My tractor is overheating. This is not a new problem. Years ago, I had a new radiator core put into it and it worked OK (not great, but OK) for the years since. I have been told, several times, that it needs a new thermostat, which is not an easy thing to replace on a tractor. Why the people who replaced the radiator didn't also replace the thermostat (when it would have been easy and cheap) is one of those little mysteries that will remain forever unsolved. I've tried to get other mechanics to work on the beast. No luck. I've tried to get them to give me advice so I can do the job on my own since they won't work on it. You can guess how that worked out.
The word "thermostat" does not exist in this book:
One might (foolishly) think that a repair manual would be a good resource when trying to actually repair a tractor.
The problem could, possibly, maybe, be with the water pump. The sum total of the advice available about repairing said water pump can be found in paragraph 177 (you thought maybe I meant page 177? Ha, silly you. Who'd ever think of using page numbers in a book?).
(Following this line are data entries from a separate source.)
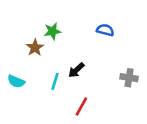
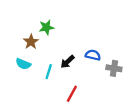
blue semicircle: (105, 30) -> (93, 55), moved
cyan semicircle: (16, 81) -> (23, 64), moved

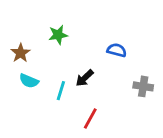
brown star: (31, 42) -> (21, 53), moved
blue semicircle: (93, 55) -> (117, 50), moved

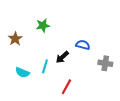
blue semicircle: (117, 50) -> (83, 45), moved
cyan semicircle: (29, 81) -> (22, 73), moved

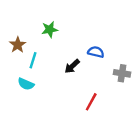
cyan line: (45, 66) -> (33, 60), moved
red line: (66, 87) -> (91, 102), moved

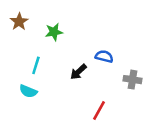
brown star: (18, 45) -> (19, 22), moved

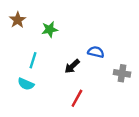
red line: (99, 111) -> (77, 98), moved

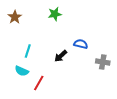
green star: (50, 29) -> (55, 14), moved
red line: (77, 98) -> (39, 83), moved

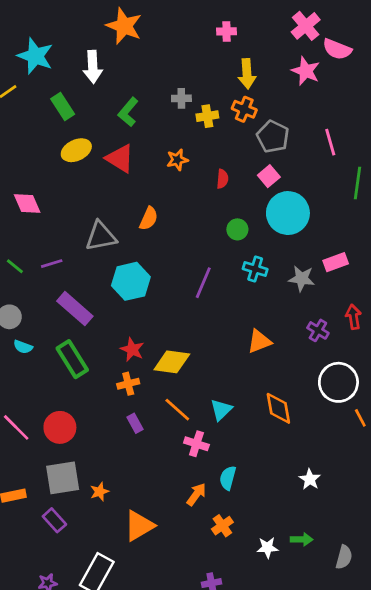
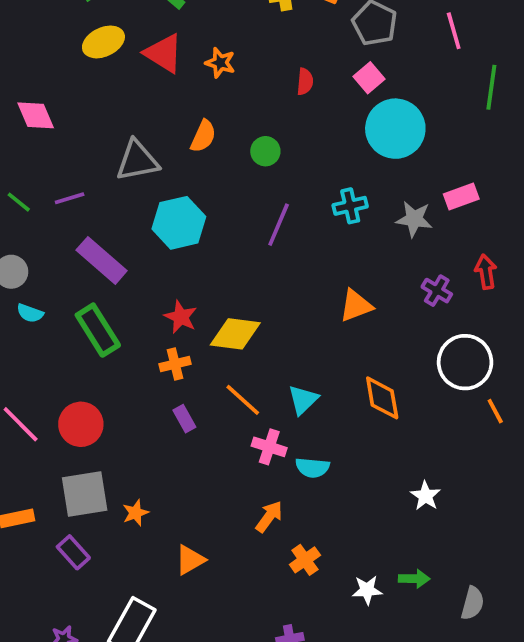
orange star: (177, 160) -> (220, 63), moved, turned 30
green circle: (237, 229) -> (265, 151), moved
cyan cross: (255, 269) -> (350, 206), turned -30
cyan semicircle: (228, 478) -> (312, 468), moved, turned -100
orange triangle: (139, 526) -> (190, 560), size x0.7

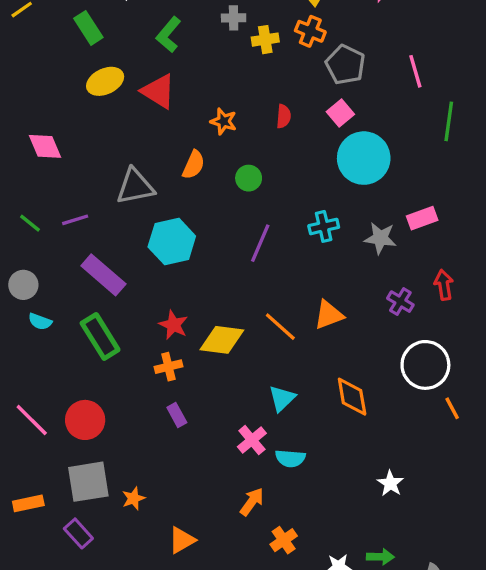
orange star: (220, 63) -> (224, 121), moved
orange line: (243, 400) -> (280, 327), moved
pink cross: (269, 447) -> (252, 440), turned 32

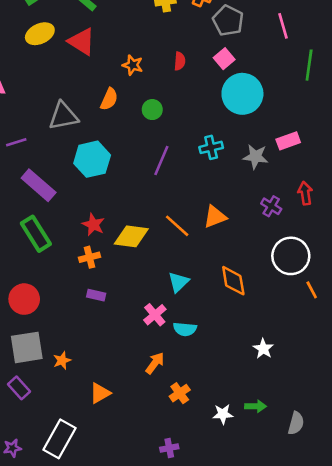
purple rectangle: (177, 415) -> (96, 295), turned -48

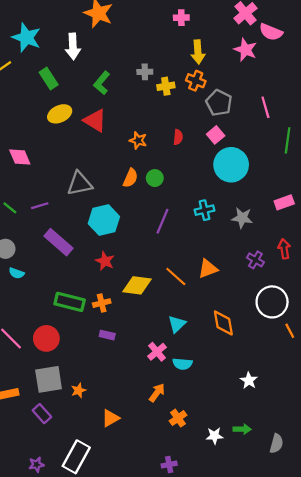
orange semicircle: (109, 99) -> (130, 178), moved
pink rectangle: (288, 141) -> (284, 202), moved
red star: (93, 225) -> (105, 261), moved
green rectangle: (36, 234) -> (70, 302), moved, turned -44

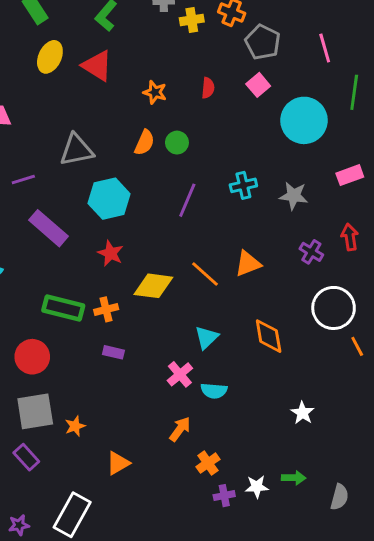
yellow ellipse: (60, 114) -> (50, 57), turned -40
cyan circle: (231, 165) -> (304, 120), moved
purple cross: (169, 465) -> (224, 496), moved

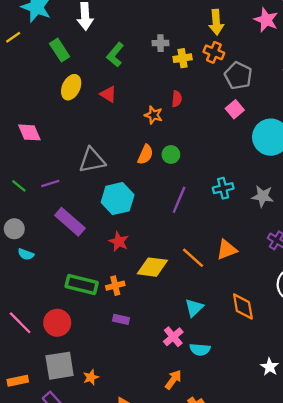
red triangle: (97, 66) -> (108, 94), size x0.7
red semicircle: (208, 88) -> (177, 99), moved

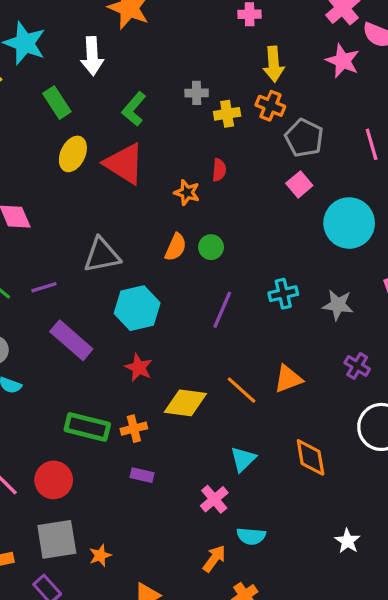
red triangle: (108, 94) -> (124, 164), size x1.8
cyan semicircle: (200, 349) -> (251, 536), moved

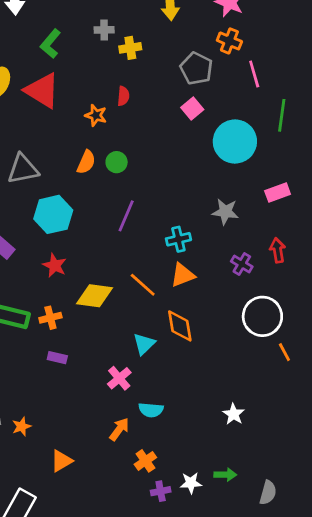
orange cross: (270, 106) -> (229, 41), moved
cyan cross: (283, 294) -> (178, 239), moved
orange diamond: (311, 457) -> (180, 326), moved

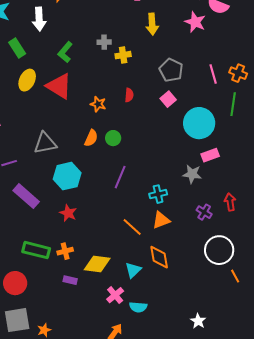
orange cross: (229, 41) -> (238, 73), moved
red semicircle: (123, 96) -> (129, 95), moved
pink rectangle: (278, 192) -> (210, 155), moved
yellow diamond: (94, 296) -> (97, 264), moved
cyan semicircle: (151, 410) -> (138, 307), moved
The manual says (and this is a direct quote), "The water pump is part of the cooling system. The removal process will be self evident". That's it. The absolute totality of advice on locating, identifying and repairing a water pump.
Actually, there are any number of things on a tractor whose removal is self evident and hey, I can take things apart with the best of 'em. I have wrenches. Heck, most of the time, I can even put them back together. Sometimes, I even enjoy it and really, who needs all those pesky details such as: how to identify the part whose removal is self evident, how to fix it once removed, how to figure out if that is even the problem in the first place?
And why the Hell doesn't the damn book even mention thermostats? Why??! Where the Hell is the Zen in that?
I would really, really like to get my hands on the miserable SOB who wrote paragraph 177. I've got a nice big wrench right here that would be perfect for the job of demonstrating just how self evident it is to take something apart. I'll bet I could find some Zen in that right about now.